Da un lato, gli ennesimi scontri nella Spianata delle moschee tra manifestanti palestinesi e polizia israeliana, che hanno portato la Lista araba unita al congelamento delle sue attività all’interno dell’esecutivo. Dall’altro, l’applicazione della legge israeliana, che favorisce un ulteriore insediamento dei coloni della Cisgiordania, ha portato la parlamentare del Meretz, Rinawie Zoabi, a non votare il provvedimento, poi bocciato dalla Knesset con 58 voti contrari e soli 52 a favore.
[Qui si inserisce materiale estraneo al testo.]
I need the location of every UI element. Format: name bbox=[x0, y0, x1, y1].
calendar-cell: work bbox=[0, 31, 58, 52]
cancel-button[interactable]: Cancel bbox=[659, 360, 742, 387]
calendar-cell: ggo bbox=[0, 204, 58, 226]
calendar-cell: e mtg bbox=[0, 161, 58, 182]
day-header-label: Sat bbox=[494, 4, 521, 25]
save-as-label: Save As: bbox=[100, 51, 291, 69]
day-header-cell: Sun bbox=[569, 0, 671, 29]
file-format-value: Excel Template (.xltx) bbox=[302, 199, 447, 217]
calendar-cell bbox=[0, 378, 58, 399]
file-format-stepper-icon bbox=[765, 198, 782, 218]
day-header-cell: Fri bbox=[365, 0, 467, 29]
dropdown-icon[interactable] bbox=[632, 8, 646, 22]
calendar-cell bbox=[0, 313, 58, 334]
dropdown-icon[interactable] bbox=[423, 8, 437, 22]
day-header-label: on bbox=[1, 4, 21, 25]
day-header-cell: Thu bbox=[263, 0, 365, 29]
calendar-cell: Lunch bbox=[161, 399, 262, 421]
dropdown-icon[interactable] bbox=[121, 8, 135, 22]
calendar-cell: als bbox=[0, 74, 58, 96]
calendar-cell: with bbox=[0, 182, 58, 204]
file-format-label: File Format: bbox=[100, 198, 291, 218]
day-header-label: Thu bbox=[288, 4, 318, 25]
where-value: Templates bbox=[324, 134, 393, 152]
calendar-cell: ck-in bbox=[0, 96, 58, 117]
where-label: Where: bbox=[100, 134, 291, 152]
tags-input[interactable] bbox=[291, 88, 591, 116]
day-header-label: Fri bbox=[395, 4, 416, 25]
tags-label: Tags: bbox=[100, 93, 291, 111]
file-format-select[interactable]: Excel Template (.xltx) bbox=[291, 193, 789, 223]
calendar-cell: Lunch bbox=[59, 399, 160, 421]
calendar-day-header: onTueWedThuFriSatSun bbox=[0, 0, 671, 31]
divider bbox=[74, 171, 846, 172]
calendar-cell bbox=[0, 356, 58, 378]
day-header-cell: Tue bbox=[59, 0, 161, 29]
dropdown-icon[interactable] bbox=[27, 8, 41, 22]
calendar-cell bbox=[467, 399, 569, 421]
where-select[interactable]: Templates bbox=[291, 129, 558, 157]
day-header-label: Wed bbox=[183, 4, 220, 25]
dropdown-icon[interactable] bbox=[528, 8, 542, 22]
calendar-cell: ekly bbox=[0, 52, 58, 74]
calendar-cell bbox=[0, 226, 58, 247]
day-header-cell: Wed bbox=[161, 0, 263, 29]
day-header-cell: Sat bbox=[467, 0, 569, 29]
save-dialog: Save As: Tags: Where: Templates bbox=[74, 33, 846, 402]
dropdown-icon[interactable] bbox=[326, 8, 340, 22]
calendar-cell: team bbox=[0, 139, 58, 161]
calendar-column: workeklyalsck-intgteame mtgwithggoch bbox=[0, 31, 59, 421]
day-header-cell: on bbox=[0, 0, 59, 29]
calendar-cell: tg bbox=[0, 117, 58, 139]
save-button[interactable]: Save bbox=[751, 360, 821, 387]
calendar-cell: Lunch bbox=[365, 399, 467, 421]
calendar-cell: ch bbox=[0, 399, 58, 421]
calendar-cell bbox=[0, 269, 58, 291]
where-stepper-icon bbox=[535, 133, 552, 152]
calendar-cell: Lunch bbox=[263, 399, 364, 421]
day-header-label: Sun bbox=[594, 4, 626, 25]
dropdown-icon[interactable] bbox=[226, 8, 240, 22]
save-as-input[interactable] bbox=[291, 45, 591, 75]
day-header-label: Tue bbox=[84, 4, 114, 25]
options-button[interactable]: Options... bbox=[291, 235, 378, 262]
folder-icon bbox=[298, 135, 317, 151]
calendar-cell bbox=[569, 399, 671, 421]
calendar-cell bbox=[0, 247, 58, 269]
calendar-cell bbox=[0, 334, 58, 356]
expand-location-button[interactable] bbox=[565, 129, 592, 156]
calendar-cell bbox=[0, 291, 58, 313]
La nuova e noiosa campagna, l’ennesima, si sta svolgendo con toni e previsioni sostanzialmente identici a quelle precedenti. Ancora una volta, il punto di riferimento è l’ex premier Netanyahu, da molti considerato come il mandante morale dell’assassinio di Rabin, e alle prese, dal 2019, con incriminazioni e processi per corruzione, frode e abuso d’ufficio per avere favorito aziende e imprenditori di sua conoscenza. Da queste accuse, almeno per il momento, è sempre uscito indenne, senza perdere alcun consenso, in quella che potremmo definire una “italianizzazione” della politica dello Stato ebraico. Anzi, ieri come oggi, le elezioni israeliane si sono trasformate in una sorta di referendum pro o contro Bibi, come viene chiamato l’ex premier. Insomma, un Paese spaccato a metà non più da una sana alternanza destra/sinistra, con un Likud come una volta più moderato di quello attuale e i laburisti, ma da un centrosinistra e un’estrema destra corrotta e “sovranista” – se possiamo utilizzare questo termine per lo Stato ebraico.
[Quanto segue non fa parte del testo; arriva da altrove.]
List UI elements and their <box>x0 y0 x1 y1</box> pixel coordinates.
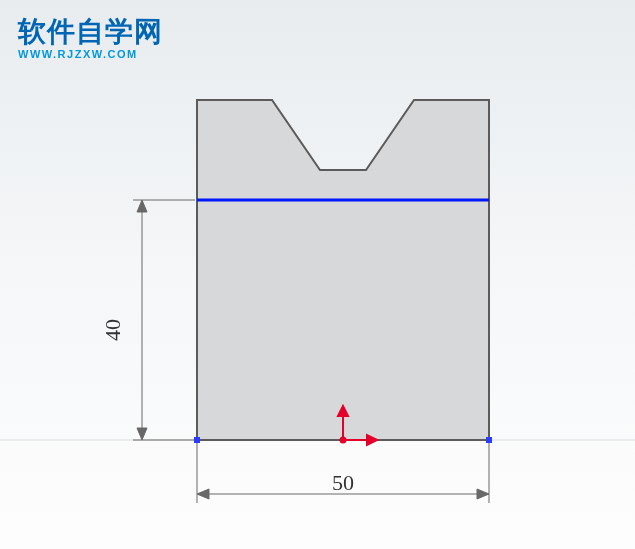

Dall’inizio della campagna elettorale, i sondaggi sono rimasti sostanzialmente stabili, continuando a dare favorita la coalizione presieduta da Netanyahu, la quale potrebbe prendere 59 seggi contro i 56 dell’altro blocco. La campagna elettorale per questa nuova chiamata alle urne, comunque, fatica ancora a entrare nel vivo, sebbene la frustrazione degli elettori e delle elettrici non condizioni più di tanto l’affluenza, che viaggia sempre tra il 65-67 e il 70% dell’elettorato. All’orizzonte si profila soltanto una possibile bassa partecipazione al voto della comunità araba, a scapito delle liste arabe, già minate da una cronica rivalità interna, e a tutto vantaggio del Likud. Quanto il voto potrà essere condizionato dai drammatici avvenimenti bellici, difficile a dirsi. Anche se Tel Aviv ha finora evitato di aderire alla politica delle sanzioni contro la Russia, cercando di mantenere rapporti equilibrati tra Kiev e Mosca, gli effetti del conflitto in corso si fanno sentire sull’economia israeliana e sulle esigenze primarie della cittadinanza. Tanto da ridimensionare le consuete preoccupazioni della popolazione dello Stato ebraico, sempre in ansia per il perenne stato di guerra che accompagna il Paese, senza che nessuno seriamente pensi a porvi rimedio.